Chiude il Teatro Smeraldo, apre Eataly

Il Teatro Smeraldo di Milano chiuderà. Al suo posto arriva Eataly. Lo scrive il Corriere della Sera, sul quale è possibile ricostruire la sconcertante vicenda di cui lo Smeraldo è, suo malgrado, protagonista dal 2006 (prima la crisi, poi la certezza della chiusura). Suo malgrado, perché la fine non è colpa di una cattiva gestione dei suoi impresari, ma di un Comune che non ha saputo gestire come si deve una gara d'appalto.

Il patron dello Smeraldo, Gian Mario Longoni, molto serenamente, non fa storie ma pensa solo a riaprire il teatro da qualche altra parte (magari a trasferirlo agli Arcimboldi). E a ben vedere, si possono indovinare alcuni motivi per cui, alla fine, la sua chiusura non è così drammatica. Anzitutto, non chiude perché il pubblico non ci andava, ma perché non era più in condizione di andarci. La voglia di Smeraldo non è scemata.
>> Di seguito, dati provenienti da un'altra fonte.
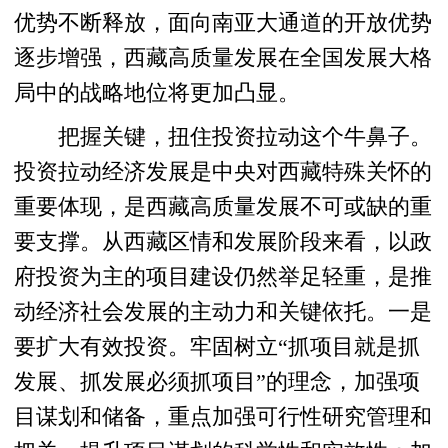
优势不断释放，面向南亚大通道的开放优势
逐步增强，西藏高质量发展在全国发展大格
局中的战略地位将更加凸显。
把握关键，扭住投资拉动这个牛鼻子。
投资拉动经济发展是中央对西藏特殊关怀的
重要体现，是西藏高质量发展不可或缺的重
要支撑。从西藏区情和发展阶段来看，以政
府投资为主的项目建设仍然举足轻重，是推
动经济社会发展的主动力和关键依托。一是
要扩大有效投资。牢固树立“抓项目就是抓
发展、抓发展必须抓项目”的理念，加强项
目谋划和储备，重点加强可行性研究管理和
E poi perché al suo posto aprirà Eataly, impresa meritoria, e non l'ennesimo inutile negozio di vestiti.

E poi.. e poi basta: qui si chiude l'edulcorazione. Rimane la tristezza per la chiusura di un teatro storico, particolarmente vocato alla musica. Nei miei ricordi rimarranno due o tre strepitosi concerti di Paolo Conte, l'ultima tournèe di Fabrizio De Andrè (a lato il biglietto, che conservo tra le cose più care), il trio di Keith Jarrett, i Chieftains, un concerto a sorpresa di Fabio Concato (me lo regalò mia moglie, a cui piace, e fu una delle nostre prime uscite insieme). E ricorderò per sempre la cinquantina di persone, tra cui il sottoscritto, con le orecchie incollate alle porte di sicurezza che danno su viale Monte Grappa. Noi fuori, e dentro Springsteen. Fu emozionante, comunque.

Quanto ai parcheggi, è l'ennesimo sintomo di come l'Italia tratti i propri beni culturali. A Pompei, l'incuria; a Milano, l'incapacità di trattare un appalto come si deve. Vicende come questa mi confermano che il problema non è di fondi alla cultura, ma di cultura e basta.